§ Saved data entries:
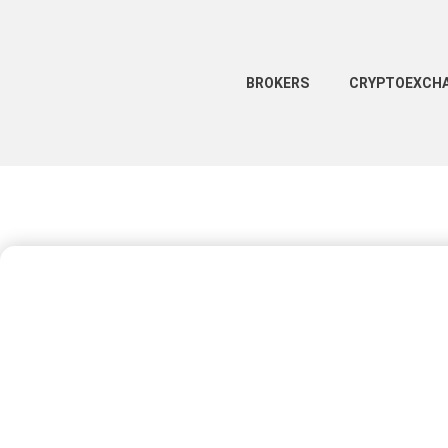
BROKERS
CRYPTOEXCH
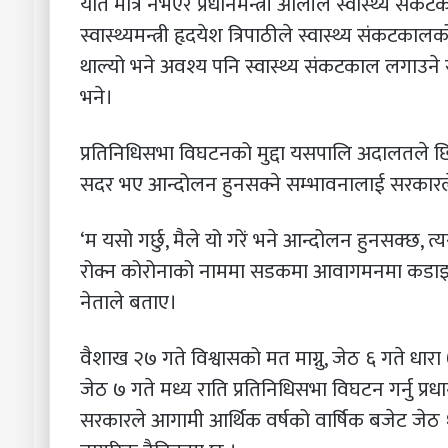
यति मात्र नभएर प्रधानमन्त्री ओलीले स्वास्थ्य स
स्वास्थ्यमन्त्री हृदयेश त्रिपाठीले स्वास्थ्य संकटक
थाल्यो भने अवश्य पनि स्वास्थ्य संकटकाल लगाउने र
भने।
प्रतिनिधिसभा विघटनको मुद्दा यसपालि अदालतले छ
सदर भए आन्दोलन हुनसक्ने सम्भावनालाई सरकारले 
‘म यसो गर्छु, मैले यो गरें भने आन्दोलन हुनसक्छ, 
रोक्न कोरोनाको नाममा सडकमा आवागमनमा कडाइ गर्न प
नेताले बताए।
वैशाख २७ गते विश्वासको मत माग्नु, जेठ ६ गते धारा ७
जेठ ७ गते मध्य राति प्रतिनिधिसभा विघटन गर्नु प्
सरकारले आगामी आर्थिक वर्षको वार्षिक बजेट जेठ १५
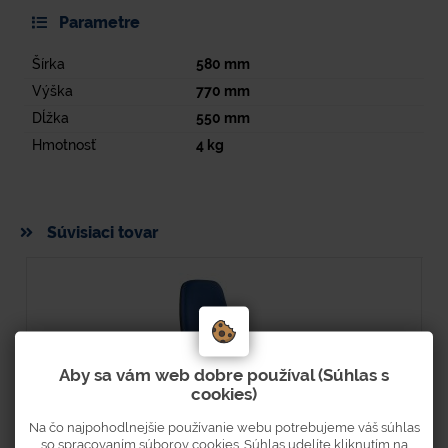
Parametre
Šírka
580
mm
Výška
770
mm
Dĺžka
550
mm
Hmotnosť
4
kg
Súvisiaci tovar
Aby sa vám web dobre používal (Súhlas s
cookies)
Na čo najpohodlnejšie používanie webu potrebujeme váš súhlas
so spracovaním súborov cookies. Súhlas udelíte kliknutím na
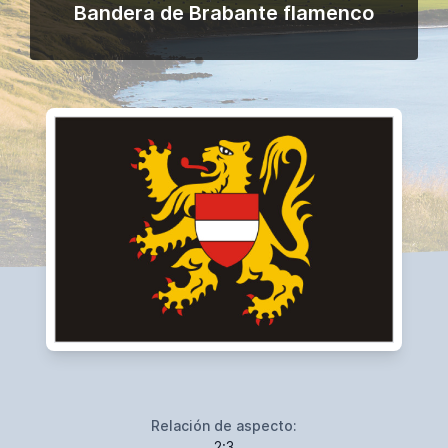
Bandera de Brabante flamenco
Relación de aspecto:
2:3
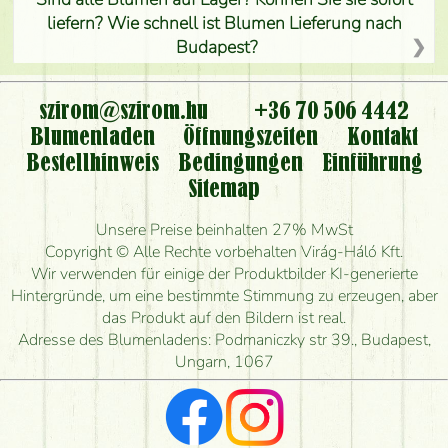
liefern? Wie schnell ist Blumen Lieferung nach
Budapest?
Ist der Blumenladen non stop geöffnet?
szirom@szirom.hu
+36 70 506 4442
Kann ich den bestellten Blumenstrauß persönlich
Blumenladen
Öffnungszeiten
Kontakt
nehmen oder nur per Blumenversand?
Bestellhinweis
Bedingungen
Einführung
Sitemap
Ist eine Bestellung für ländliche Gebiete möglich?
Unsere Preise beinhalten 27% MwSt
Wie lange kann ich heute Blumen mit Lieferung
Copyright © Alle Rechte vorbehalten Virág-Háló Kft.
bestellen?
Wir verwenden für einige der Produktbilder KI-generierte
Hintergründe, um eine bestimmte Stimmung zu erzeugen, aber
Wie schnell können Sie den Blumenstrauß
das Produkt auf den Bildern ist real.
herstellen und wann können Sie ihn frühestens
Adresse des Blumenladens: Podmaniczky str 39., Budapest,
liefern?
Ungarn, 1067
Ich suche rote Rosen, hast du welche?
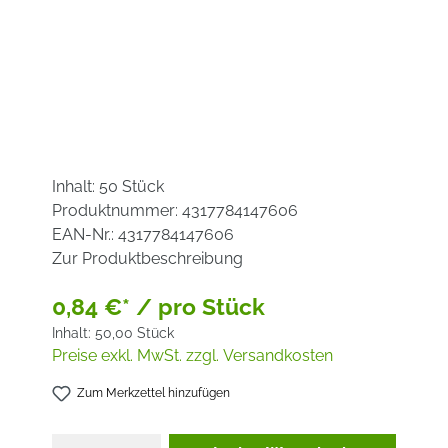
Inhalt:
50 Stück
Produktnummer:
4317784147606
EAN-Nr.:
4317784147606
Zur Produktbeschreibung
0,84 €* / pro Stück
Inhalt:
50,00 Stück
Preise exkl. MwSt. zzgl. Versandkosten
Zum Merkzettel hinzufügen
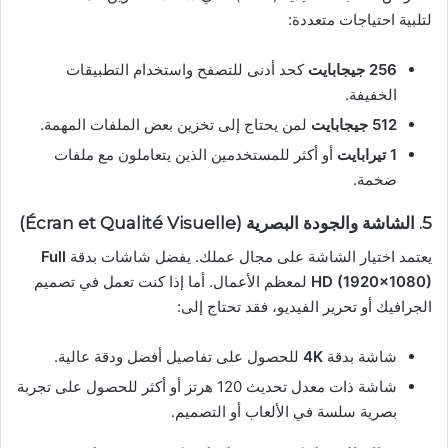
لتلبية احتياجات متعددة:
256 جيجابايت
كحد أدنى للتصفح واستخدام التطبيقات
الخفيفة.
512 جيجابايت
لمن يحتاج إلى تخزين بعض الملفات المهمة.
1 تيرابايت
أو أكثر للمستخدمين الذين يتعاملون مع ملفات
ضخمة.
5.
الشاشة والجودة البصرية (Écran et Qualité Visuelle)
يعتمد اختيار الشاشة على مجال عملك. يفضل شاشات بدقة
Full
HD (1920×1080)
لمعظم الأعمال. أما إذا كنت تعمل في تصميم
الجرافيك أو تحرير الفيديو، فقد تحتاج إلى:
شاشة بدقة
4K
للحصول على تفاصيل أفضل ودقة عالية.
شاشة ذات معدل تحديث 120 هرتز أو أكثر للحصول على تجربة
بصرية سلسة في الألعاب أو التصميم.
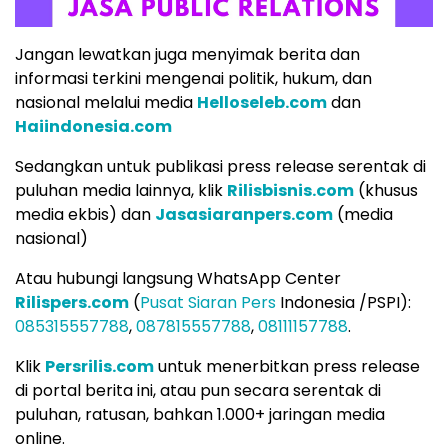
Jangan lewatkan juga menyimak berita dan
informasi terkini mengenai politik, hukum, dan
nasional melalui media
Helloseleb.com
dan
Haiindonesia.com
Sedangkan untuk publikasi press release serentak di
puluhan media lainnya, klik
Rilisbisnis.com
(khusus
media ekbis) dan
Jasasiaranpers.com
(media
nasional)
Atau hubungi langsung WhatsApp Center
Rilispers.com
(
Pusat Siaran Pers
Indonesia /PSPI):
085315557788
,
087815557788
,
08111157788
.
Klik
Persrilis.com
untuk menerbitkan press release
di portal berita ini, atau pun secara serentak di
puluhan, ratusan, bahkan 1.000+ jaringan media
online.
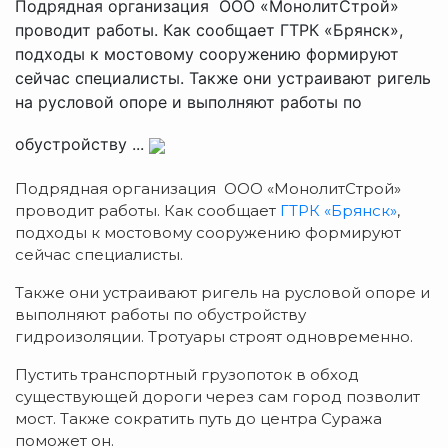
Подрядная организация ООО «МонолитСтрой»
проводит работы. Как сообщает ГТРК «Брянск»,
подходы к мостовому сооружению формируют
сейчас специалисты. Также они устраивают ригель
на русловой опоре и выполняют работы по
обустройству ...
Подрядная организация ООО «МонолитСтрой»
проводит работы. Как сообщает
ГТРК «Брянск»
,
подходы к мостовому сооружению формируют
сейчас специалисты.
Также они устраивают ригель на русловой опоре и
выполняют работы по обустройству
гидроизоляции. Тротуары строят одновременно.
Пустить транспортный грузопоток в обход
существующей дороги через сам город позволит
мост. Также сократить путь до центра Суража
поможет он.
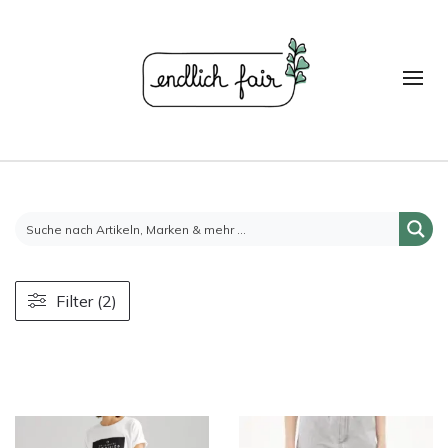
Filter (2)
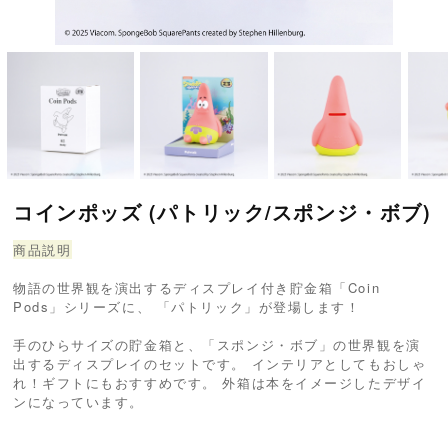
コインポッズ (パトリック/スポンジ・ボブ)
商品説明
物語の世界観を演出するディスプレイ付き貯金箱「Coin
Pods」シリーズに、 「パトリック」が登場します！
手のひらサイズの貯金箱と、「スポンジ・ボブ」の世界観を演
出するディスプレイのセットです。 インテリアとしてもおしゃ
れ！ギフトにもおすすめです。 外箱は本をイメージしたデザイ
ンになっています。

--

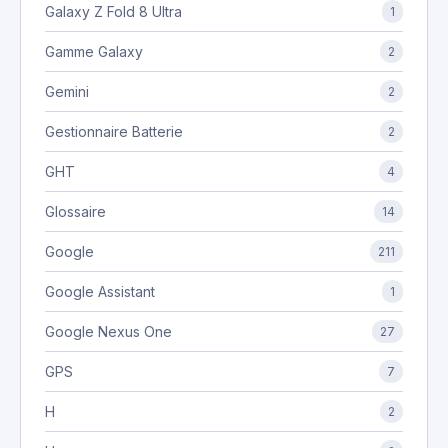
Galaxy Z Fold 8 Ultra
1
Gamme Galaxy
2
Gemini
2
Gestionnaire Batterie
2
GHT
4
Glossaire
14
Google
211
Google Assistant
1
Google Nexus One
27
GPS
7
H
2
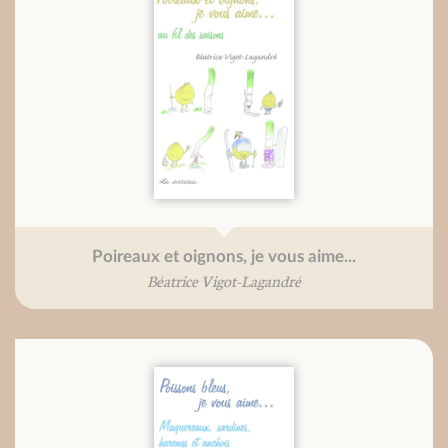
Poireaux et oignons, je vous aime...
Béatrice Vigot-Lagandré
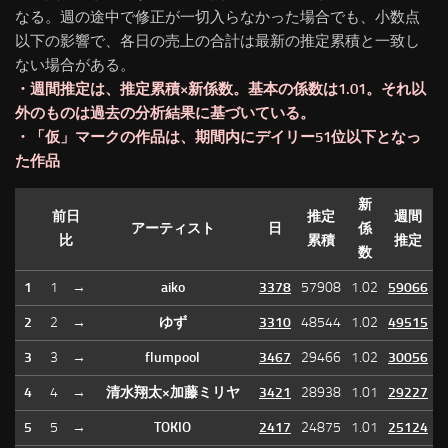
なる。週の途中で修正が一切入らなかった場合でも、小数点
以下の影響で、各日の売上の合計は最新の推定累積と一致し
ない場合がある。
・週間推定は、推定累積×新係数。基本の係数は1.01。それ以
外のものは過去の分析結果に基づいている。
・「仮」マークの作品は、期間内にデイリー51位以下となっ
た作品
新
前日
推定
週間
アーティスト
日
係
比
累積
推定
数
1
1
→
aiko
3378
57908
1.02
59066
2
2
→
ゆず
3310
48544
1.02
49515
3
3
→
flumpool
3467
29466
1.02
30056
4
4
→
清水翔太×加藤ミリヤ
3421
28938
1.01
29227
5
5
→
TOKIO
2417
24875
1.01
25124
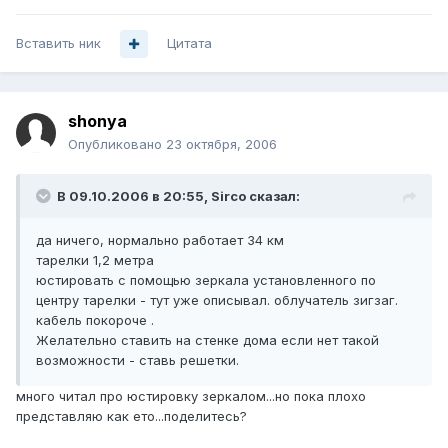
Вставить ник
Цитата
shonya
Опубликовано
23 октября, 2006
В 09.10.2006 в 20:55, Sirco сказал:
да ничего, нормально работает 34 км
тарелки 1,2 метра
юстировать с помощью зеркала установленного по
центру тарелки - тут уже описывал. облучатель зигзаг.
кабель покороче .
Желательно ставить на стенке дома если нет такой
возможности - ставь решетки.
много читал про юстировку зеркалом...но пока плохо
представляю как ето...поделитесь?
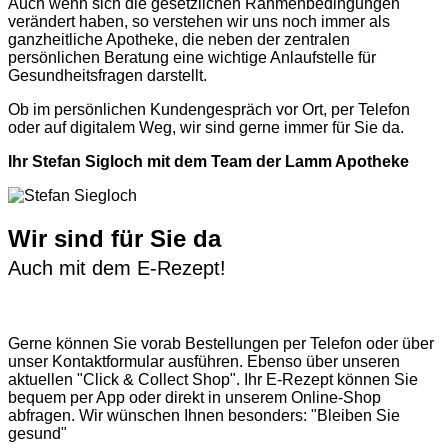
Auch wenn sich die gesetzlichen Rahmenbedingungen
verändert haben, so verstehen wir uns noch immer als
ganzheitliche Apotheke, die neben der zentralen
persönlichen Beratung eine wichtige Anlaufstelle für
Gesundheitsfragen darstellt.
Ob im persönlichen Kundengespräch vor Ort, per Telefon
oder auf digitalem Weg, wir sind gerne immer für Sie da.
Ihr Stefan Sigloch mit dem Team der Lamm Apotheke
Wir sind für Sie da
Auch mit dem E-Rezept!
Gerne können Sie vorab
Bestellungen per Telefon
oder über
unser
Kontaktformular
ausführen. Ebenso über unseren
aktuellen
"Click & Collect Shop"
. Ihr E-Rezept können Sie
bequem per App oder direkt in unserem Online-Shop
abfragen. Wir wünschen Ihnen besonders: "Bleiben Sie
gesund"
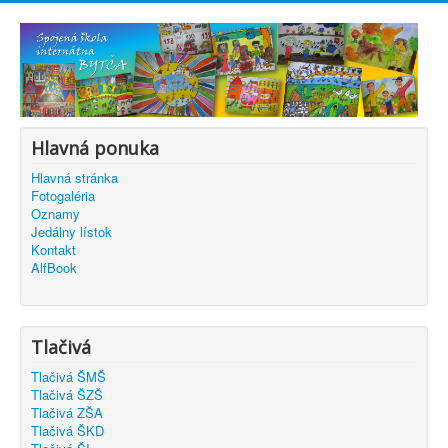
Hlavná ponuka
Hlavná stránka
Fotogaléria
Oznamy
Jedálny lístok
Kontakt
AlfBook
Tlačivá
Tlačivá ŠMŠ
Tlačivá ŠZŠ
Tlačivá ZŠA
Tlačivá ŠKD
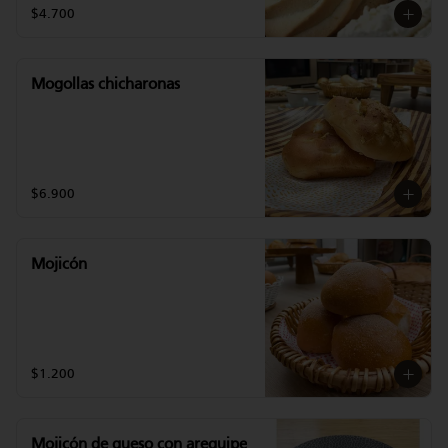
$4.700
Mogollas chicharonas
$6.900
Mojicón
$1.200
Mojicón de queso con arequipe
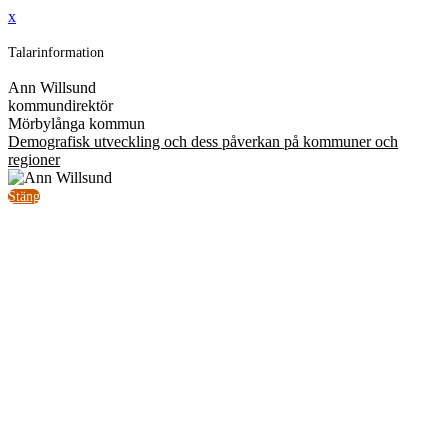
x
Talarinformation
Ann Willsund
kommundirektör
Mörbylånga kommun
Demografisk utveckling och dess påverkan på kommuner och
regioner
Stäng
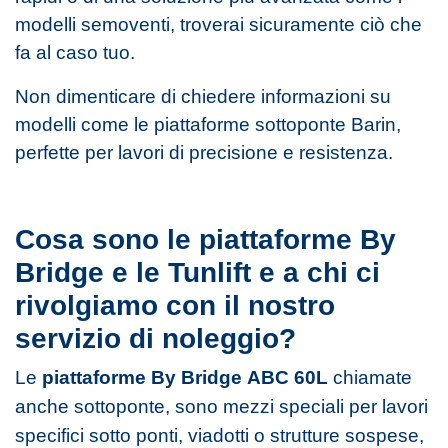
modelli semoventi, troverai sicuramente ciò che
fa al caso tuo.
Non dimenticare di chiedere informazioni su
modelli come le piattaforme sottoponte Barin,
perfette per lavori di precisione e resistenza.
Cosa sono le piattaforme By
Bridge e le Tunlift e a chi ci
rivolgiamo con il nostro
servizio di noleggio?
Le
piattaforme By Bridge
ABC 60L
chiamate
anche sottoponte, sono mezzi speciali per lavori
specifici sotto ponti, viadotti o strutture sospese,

§ ASSIGNMENT: The required output is a copy of each line in the records where the string "Lieferung" occurs.

§ ANSWER FOR THIS EXERCISE:
liefern? Wie schnell ist Blumen Lieferung nach
Wie lange kann ich heute Blumen mit Lieferung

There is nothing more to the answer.